LAO Calls Out CRA's Whoppers

Steven Greenhut:

The California Redevelopment Association and its “deer in the headlights” President Linda Barton have been making dishonest claims about the number of jobs that their corporate-welfare scam known as “redevelopment” provides to local communities. These agencies, which abuse property rights and lavish millions of dollars on politically well-connected developers, are resisting a plan by Gov. Jerry Brown to shut down the agencies and return the money (minus debt service) to the treasury.

The nonpartisan Legislative Analyst’s Office just released a report looking at Brown’s proposal and it tore apart CRA’s bogus jobs-creation claims:

CRA Report Inaccurately Calculates Employment Effects of Redevelopment

The California Redevelopment Association (CRA) recently circulated a document asserting that eliminating redevelopment agencies would result in the loss of 304,000 jobs in California. We find the methodology and conclusion of CRA’s report to be seriously flawed. In our view, it vastly overstates the economic effects of eliminating redevelopment and ignores the positive economic effects of shifting property taxes to schools and other local agencies.

The CRA’s job loss estimate is based on a consultant’s report using data from 2006–07. To estimate the number of jobs resulting from redevelopment agencies, the report calculated the total expenditures on construction projects completed within a sample of redevelopment areas for 2006–07, as well as for any projects completed outside the area with agency participation. Based upon that sample, the report then estimated the total construction expenditures for redevelopment agencies statewide in 2006–07 and used a computer model to calculate through various multipliers the total effect of those expenditures on the state’s economy and employment. The report concluded that redevelopment was responsible for the creation of about 304,000 full and part–time jobs in 2006–07. Therefore, the CRA asserts that the elimination of redevelopment would result in the loss of 304,000 jobs.

To our knowledge, the consultant’s study has never been subjected to any independent or academic scrutiny. Our review indicates that the report has three significant flaws that cause it to vastly overstate the net economic and employment effects of redevelopment agencies.
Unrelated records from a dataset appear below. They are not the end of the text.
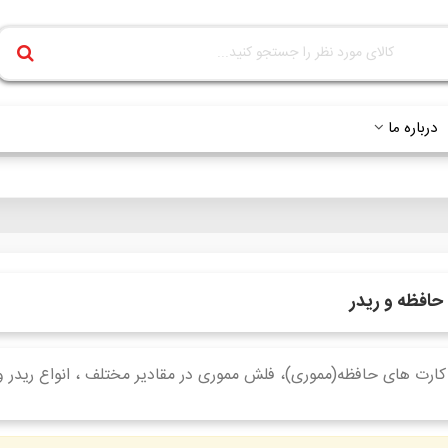
درباره ما
حافظه و ریدر
 کارت های حافظه(مموری)، فلش مموری در مقادیر مختلف ، انواع ریدر 
ادامه مطلب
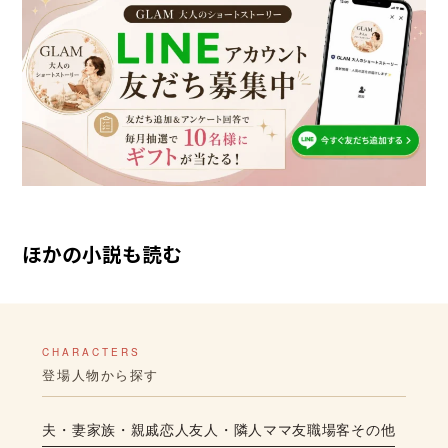
ほかの小説も読む
CHARACTERS
登場人物から探す
夫・妻
家族・親戚
恋人
友人・隣人
ママ友
職場
客
その他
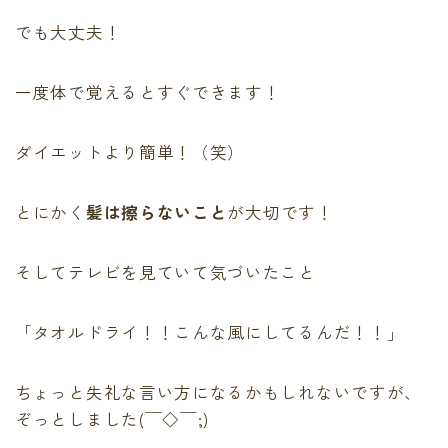
でも大丈夫！
一度体で覚えるとすぐできます！
ダイエットより簡単！（笑）
とにかく
髪は擦らないこと
が大切です！
そしてテレビを見ていて気づいたこと
「タオルドライ！！こんな風にしてるんだ！！」
ちょっと失礼な言い方になるかもしれないですが、
ぞっとしました(￣◇￣;)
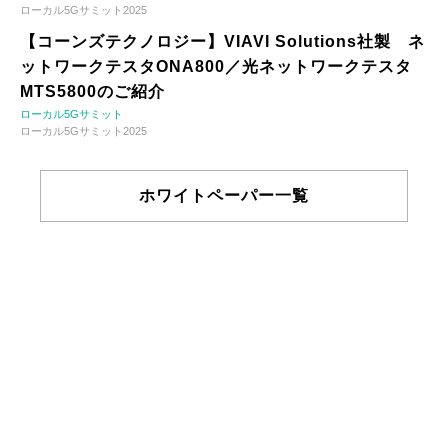
ローカル5Gサミット2025
【コーンズテクノロジー】VIAVI Solutions社製 ネ
ットワークテスタONA800／光ネットワークテスタ
MTS5800のご紹介
ローカル5Gサミット
ローカル5Gサミット2025
ホワイトペーパー一覧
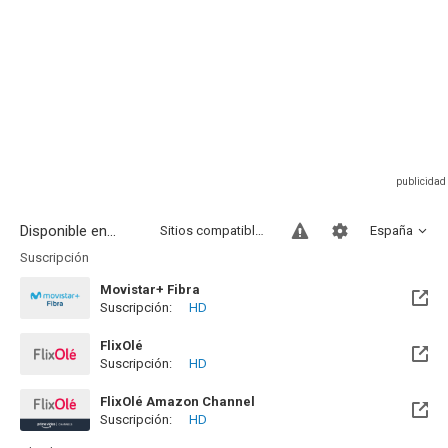
Disponible en...
Sitios compatibles
España
Suscripción
Movistar+ Fibra
Suscripción:
HD
Disponible hasta el Vie, 01 Ene 2100 (Quedan 73 años)
FlixOlé
Suscripción:
HD
FlixOlé Amazon Channel
Suscripción:
HD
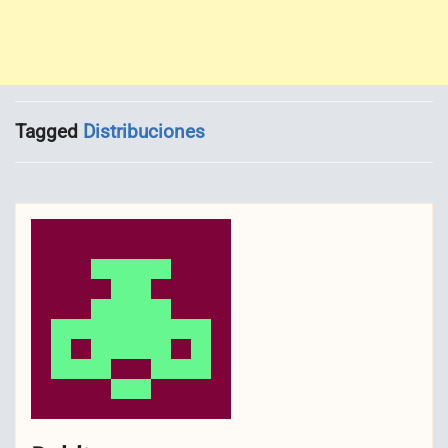
Tagged
Distribuciones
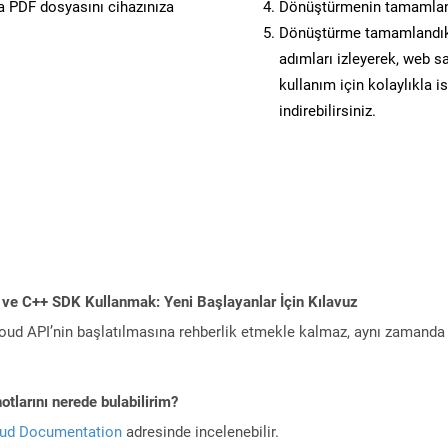
 PDF dosyasını cihazınıza
Dönüştürmenin tamamlan
Dönüştürme tamamlandıkta
adımları izleyerek, web sa
kullanım için kolaylıkla i
indirebilirsiniz.
 ve C++ SDK Kullanmak: Yeni Başlayanlar İçin Kılavuz
ud API’nin başlatılmasına rehberlik etmekle kalmaz, aynı zamanda g
tlarını nerede bulabilirim?
oud Documentation
adresinde incelenebilir.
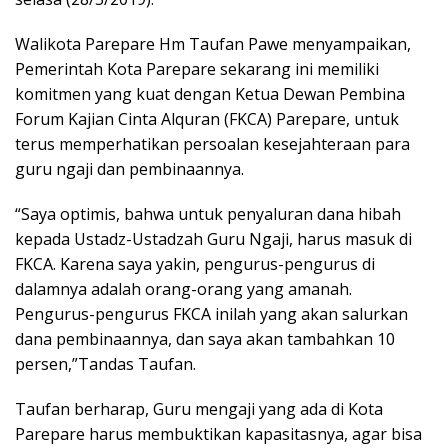
Walikota Parepare Hm Taufan Pawe menyampaikan,
Pemerintah Kota Parepare sekarang ini memiliki
komitmen yang kuat dengan Ketua Dewan Pembina
Forum Kajian Cinta Alquran (FKCA) Parepare, untuk
terus memperhatikan persoalan kesejahteraan para
guru ngaji dan pembinaannya.
“Saya optimis, bahwa untuk penyaluran dana hibah
kepada Ustadz-Ustadzah Guru Ngaji, harus masuk di
FKCA. Karena saya yakin, pengurus-pengurus di
dalamnya adalah orang-orang yang amanah.
Pengurus-pengurus FKCA inilah yang akan salurkan
dana pembinaannya, dan saya akan tambahkan 10
persen,”Tandas Taufan.
Taufan berharap, Guru mengaji yang ada di Kota
Parepare harus membuktikan kapasitasnya, agar bisa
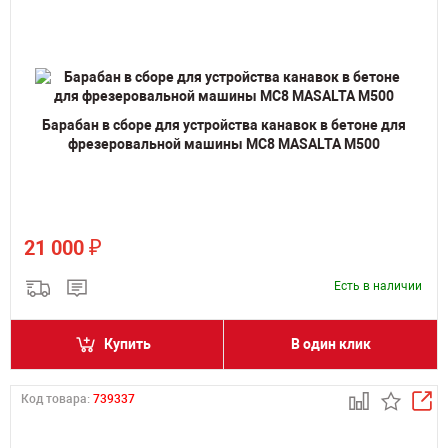
Барабан в сборе для устройства канавок в бетоне для
фрезеровальной машины MC8 MASALTA M500
₽
21 000
Есть в наличии
Купить
В один клик
Код товара:
739337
Assumes Redevelopment Agencies Participate in All Project Area Construction. The study’s calculation of construction expenditures includes all construction completed in a redevelopment project area in 2006–07, even if the redevelopment agency was not a participant. We find implausible the report’s implicit assumption that no construction with solely private financing would have occurred within a redevelopment area in the absence of the redevelopment agency. This is particularly true, given the large geographic scale of California redevelopment project areas. In our view, it is likely that much of the new business or residential construction (and the associated jobs) would have occurred independently of the redevelopment agency.

Assumes Private and Public Entities Participating in Redevelopment Agency Projects Would Not Invest in Other Projects. Most redevelopment agency projects include significant financing from private investors or other public agencies. By asserting that all of the jobs associated with redevelopment construction would be lost if redevelopment agencies were eliminated, the CRA implicitly assumes that these private and public partners would not invest in other economic activities in the state. The report provided no explanation for this assumption that the existing private capital and public agency grants would remain unused without redevelopment agency participation. In most cases, we would expect developers, investors, and public agencies to find alternative projects to pursue—either within the redevelopment area or elsewhere in the state.

Assumes Other Local Agencies’ Use of Property Tax Revenues Would Not Yield Economic Benefits. Under the Governor’s proposal, the property tax revenues that currently support redevelopment would flow over time to schools and other local agencies in the county. By asserting that all of the jobs associated with redevelopment construction would be lost if redevelopment agencies were eliminated, the CRA implicitly assumes that these other local agencies’ use of property tax revenues would not result in any economic activity. The report provided no explanation for this assumption. In our view, spending by school districts, counties, and other local agencies also would yield significant economic and employment benefits.

Of course, the eminent-domain-abusing corporate-welfare shills at CRA have no shame. I’m sure they will just go on pretending that their central-planning and subsidy mechanism is the cause of all economic growth in the state and that redevelopment has caused hundreds of thousands of jobs.